Let us start with Chris Beardshaw's garden for Arthritis Research UK.  A much publicised and highly personal garden for Chris.

It is beautifully planted and uses sculpture to good and fairly understated effect.  I think no one would say it would break any new ground in garden design, but that is not a criticism; it is a great example of this kind of garden and not surprisingly won the Peoples Choice Award.  This type of garden does well as people want the plants in their garden and the style does not challenge how they feel about their gardens, it gives them plant lust.  I suffer from plant lust, I would be so happy if I could grow echiums and have them successfully flower.  I live a little too northerly for that I think.
The M&G Centenary Garden, 'Windows through time', designed by Roger Platts.  Again this was not show-stopping new design, but incredibly well planted and this circular sculpture at the front of the garden was simple, elegant and a bit of a show-stopper in my opinion.  It also won gold, actually most of the show gardens did.  It could be suggested that this means that they give away too many golds, but maybe it reflects the amount of time, energy and let's face it, with the enormous amount of money that goes into these gardens now.  With the huge amount of resources that can be thrown at a garden given sufficient sponsorship it is no wonder that an incredibly high standard can be achieved.
The B&Q Sentebale 'Forget me not' Garden, designed by Jinny Blom, which won a silver-gilt medal, or a 'not quite'.  I think it is a not quite, the planting I really liked but it was overwhelmed by the hard landscaping and almost easy to overlook.  So, whilst having just said that resources matter, actually you do have to deliver something that works.  The garden received a huge amount of press due to the involvement of Prince Harry, but in reality I did not think it matched up to the hype.
 The East Village Garden, designed by Balston Agius Ltd.  A theme is developing here, yes, great planting, loved the planting - loved the swirl of Zantedeschia and particularly how it worked with the glass swirl behind.  The ferns were a delight (Yes, plant lust alert, I'm having a bit of thing about ferns at the moment so I love seeing them so well used.)  The colours worked well together, it was a good garden and again a gold medal winner.
The Brewin Dolphin Garden designed by Robert Myers, this contained a good use of giant sugared almonds as seats and some probably very expensive but not as nice white seats.  It won a gold medal yet somehow for me it did not quite work.  It was like all the bits worked well on their own, but were not quite playing as a team.  The sunken garden if looked at on its own worked well, but within this garden it did not seem to fit in comfortably.  Clearly however this was just me as it also won a gold and the planting was excellent.
Great pleaching, I loved the pleaching.
The Laurent Perrier Garden, designed by Ulf Nordfjell won first prize in ensuring that a celebrity in a coat that matches your planting is photographed in your garden.  This prize was shared by Kirstie Allsopp who won first prize in finding a garden that matched her coat, and may I just say it was a very very good coat.
and finally, The Telegraph Garden designed by Christopher Bradley-Hole, which I can best describe as hedgy.  It won a gold, the planting between the hedges was superb and I do admire a nice bit of hedging, but, but, it was a bit too hedgy for me.

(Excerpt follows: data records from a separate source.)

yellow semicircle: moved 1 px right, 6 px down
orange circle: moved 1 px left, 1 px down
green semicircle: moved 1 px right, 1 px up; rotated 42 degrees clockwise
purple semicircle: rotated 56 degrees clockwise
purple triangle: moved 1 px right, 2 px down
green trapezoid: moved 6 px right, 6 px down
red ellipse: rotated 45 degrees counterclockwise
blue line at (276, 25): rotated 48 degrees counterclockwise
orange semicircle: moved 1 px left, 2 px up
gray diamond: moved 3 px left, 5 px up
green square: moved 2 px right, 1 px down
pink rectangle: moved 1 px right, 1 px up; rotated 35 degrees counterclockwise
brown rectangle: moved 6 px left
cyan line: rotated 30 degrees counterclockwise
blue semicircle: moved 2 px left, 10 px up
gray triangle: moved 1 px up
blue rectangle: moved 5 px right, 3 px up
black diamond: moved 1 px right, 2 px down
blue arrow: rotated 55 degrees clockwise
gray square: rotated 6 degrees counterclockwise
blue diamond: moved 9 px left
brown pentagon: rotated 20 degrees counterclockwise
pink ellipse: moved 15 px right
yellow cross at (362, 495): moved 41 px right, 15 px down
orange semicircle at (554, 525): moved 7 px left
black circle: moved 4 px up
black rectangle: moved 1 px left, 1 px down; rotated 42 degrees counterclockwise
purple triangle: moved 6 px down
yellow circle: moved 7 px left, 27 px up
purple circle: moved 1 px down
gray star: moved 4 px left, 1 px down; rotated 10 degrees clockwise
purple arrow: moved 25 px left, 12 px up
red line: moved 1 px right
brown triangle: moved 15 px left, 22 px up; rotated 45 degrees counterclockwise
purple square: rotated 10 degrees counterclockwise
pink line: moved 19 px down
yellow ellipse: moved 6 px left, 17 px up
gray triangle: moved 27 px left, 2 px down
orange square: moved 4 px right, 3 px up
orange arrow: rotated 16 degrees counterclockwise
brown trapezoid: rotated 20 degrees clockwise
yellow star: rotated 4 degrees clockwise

I say 'and finally', I should say that's it for now, I will be writing another post on more show gardens, there will be episode 2.


  1. I love the "Windows through time" garden!

  2. You certainly can have too many hedges. I guess that's the difference between a gardener and a garden designer. I'm a gardener! I'd be happy to have a few of those concrete 'sugared almonds' though.

  3. Lovely to hear your views on the show gardens, Chris Beardshaw's garden and the East Village Garden got the thumbs up from me, others, I'm not too sure about, although it is difficult to judge from watching TV!

  4. East Village Garden is one of our favourites and glad that it won gold. And so does Arthritis Research Garden.